- _Task statement_: Within the records below, find the line with "których wymagana jest" and the line with "Hoe laat gaat de zon on", then reproduce exactly those two lines and all lines between them, without any picture.

- _Excerpted records_:
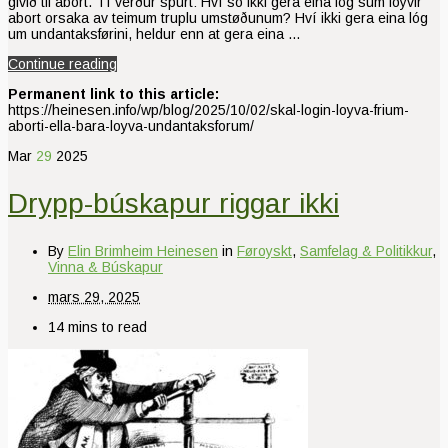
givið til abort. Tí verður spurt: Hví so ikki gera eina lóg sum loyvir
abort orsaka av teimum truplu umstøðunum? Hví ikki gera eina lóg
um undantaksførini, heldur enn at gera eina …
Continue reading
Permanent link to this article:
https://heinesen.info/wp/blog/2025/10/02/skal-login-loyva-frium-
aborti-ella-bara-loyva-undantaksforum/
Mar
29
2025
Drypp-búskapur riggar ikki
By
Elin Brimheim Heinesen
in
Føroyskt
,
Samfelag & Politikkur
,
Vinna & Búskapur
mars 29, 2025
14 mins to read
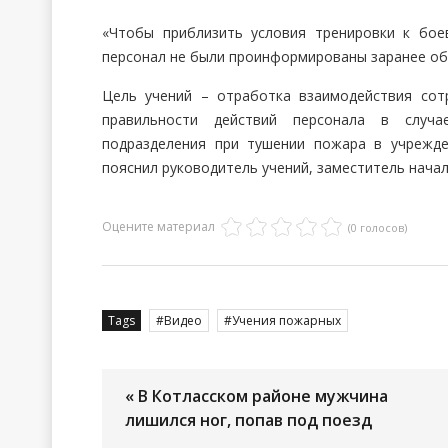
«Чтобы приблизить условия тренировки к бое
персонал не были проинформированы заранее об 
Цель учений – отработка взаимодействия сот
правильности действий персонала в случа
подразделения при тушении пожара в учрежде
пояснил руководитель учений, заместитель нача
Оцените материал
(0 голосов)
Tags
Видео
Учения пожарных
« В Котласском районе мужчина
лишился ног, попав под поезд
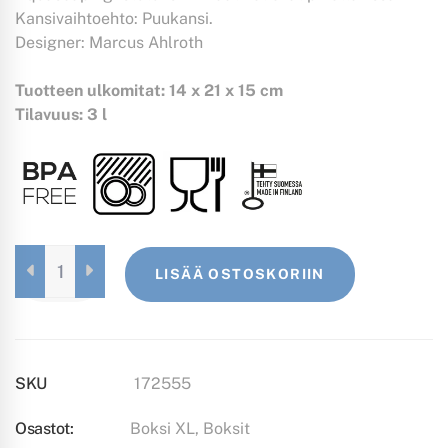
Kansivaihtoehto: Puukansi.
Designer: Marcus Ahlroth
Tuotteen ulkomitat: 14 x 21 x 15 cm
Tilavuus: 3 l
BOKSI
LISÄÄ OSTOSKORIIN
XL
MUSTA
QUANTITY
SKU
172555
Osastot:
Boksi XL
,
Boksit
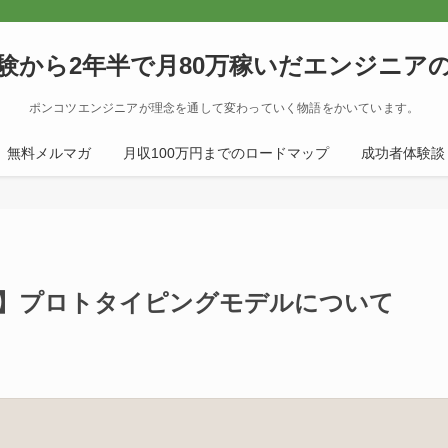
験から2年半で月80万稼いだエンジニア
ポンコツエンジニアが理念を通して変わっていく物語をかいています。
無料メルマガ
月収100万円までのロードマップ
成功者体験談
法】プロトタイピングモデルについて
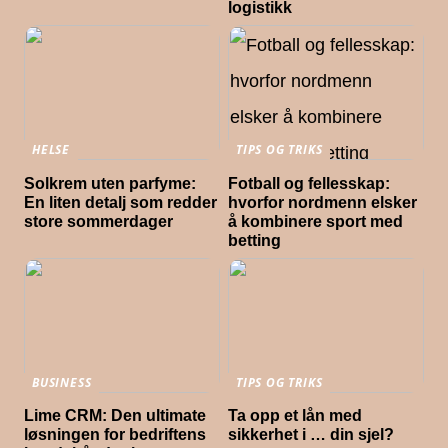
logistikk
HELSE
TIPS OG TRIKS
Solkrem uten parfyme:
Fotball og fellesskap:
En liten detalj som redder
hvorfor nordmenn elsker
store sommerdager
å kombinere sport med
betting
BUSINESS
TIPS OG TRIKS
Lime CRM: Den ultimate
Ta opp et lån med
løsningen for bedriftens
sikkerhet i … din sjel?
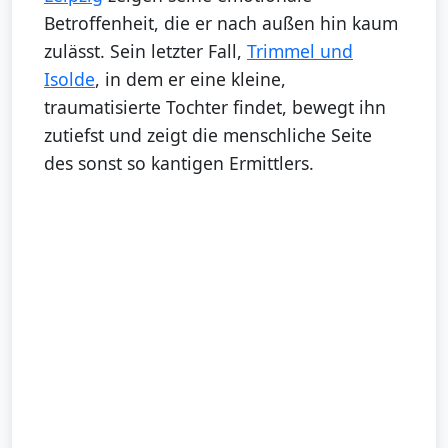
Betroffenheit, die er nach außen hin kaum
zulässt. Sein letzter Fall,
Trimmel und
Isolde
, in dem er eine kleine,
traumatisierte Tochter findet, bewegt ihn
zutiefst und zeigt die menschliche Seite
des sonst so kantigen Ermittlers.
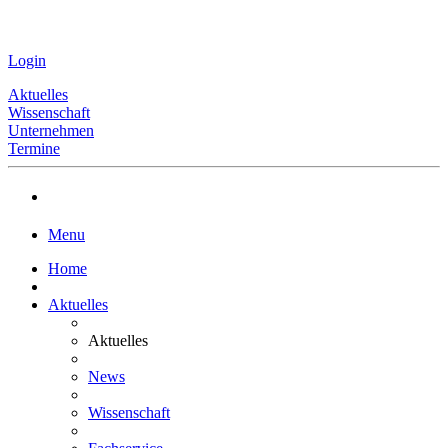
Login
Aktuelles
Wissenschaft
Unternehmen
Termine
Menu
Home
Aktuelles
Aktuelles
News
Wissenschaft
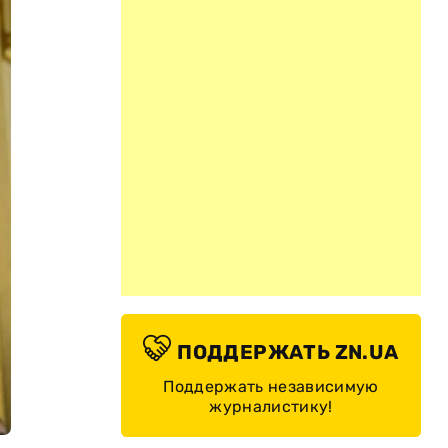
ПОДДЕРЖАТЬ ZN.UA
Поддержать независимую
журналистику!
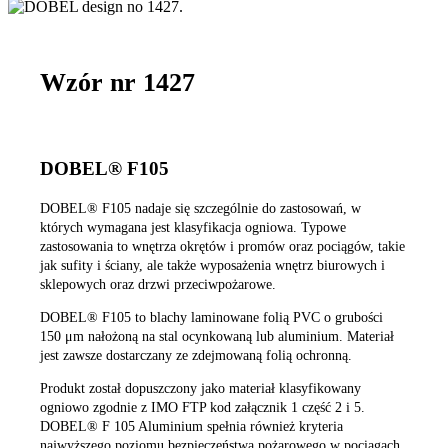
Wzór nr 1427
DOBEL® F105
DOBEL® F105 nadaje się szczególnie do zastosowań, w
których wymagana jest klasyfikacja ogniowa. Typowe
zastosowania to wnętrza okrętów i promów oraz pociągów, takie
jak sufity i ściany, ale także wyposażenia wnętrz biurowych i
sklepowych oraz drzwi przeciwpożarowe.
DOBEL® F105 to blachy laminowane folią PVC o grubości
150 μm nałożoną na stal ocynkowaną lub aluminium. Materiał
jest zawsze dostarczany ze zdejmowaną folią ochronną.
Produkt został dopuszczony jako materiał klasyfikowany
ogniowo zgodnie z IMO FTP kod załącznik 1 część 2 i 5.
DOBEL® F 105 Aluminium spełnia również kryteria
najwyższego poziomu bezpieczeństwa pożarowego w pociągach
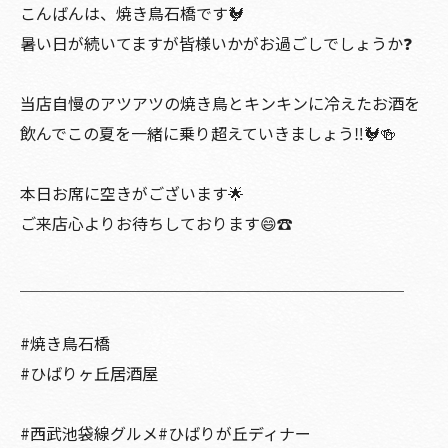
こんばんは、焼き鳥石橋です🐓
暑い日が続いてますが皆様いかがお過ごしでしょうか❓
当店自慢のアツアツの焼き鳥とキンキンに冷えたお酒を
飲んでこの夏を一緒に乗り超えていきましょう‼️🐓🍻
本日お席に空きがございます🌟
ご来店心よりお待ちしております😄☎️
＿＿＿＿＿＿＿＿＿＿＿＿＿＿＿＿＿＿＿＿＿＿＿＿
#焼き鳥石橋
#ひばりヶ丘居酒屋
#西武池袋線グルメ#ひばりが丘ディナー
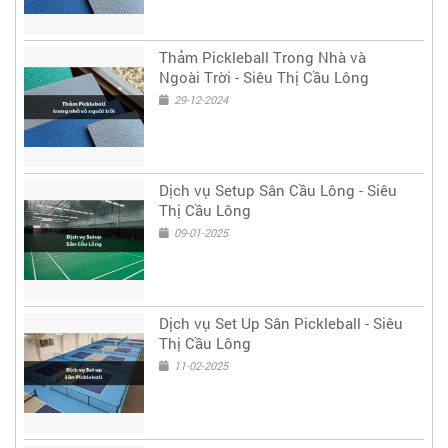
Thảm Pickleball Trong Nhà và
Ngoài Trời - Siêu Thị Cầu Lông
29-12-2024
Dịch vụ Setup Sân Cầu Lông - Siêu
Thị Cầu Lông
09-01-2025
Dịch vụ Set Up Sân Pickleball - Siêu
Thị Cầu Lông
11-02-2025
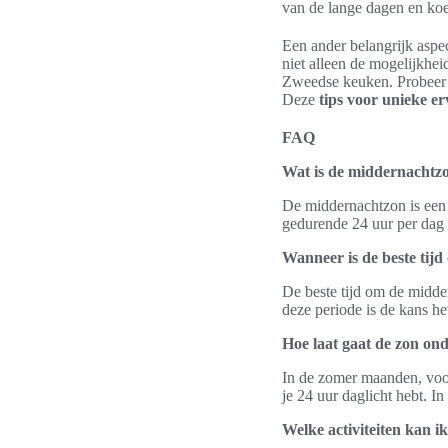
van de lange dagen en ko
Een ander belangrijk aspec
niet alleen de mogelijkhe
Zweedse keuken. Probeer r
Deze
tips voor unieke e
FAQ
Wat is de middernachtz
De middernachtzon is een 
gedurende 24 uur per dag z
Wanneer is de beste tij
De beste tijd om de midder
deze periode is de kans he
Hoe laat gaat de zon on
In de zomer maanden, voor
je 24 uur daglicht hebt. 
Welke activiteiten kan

- _Answer to the exercise_:
których wymagana jest klasyfikacja ogniowa. Typowe
zastosowania to wnętrza okrętów i promów oraz pociągów, takie
jak sufity i ściany, ale także wyposażenia wnętrz biurowych i
sklepowych oraz drzwi przeciwpożarowe.
DOBEL® F105 to blachy laminowane folią PVC o grubości
150 μm nałożoną na stal ocynkowaną lub aluminium. Materiał
jest zawsze dostarczany ze zdejmowaną folią ochronną.
Produkt został dopuszczony jako materiał klasyfikowany
ogniowo zgodnie z IMO FTP kod załącznik 1 część 2 i 5.
DOBEL® F 105 Aluminium spełnia również kryteria
najwyższego poziomu bezpieczeństwa pożarowego w pociągach
こんばんは、焼き鳥石橋です🐓
暑い日が続いてますが皆様いかがお過ごしでしょうか❓
当店自慢のアツアツの焼き鳥とキンキンに冷えたお酒を
飲んでこの夏を一緒に乗り超えていきましょう‼️🐓🍻
本日お席に空きがございます🌟
ご来店心よりお待ちしております😄☎️
＿＿＿＿＿＿＿＿＿＿＿＿＿＿＿＿＿＿＿＿＿＿＿＿
#焼き鳥石橋
#ひばりヶ丘居酒屋
#西武池袋線グルメ#ひばりが丘ディナー
Thảm Pickleball Trong Nhà và
Ngoài Trời - Siêu Thị Cầu Lông
29-12-2024
Dịch vụ Setup Sân Cầu Lông - Siêu
Thị Cầu Lông
09-01-2025
Dịch vụ Set Up Sân Pickleball - Siêu
Thị Cầu Lông
11-02-2025
van de lange dagen en ko
Een ander belangrijk aspec
niet alleen de mogelijkhe
Zweedse keuken. Probeer r
Deze
tips voor unieke e
FAQ
Wat is de middernachtz
De middernachtzon is een 
gedurende 24 uur per dag z
Wanneer is de beste tij
De beste tijd om de midder
deze periode is de kans he
Hoe laat gaat de zon on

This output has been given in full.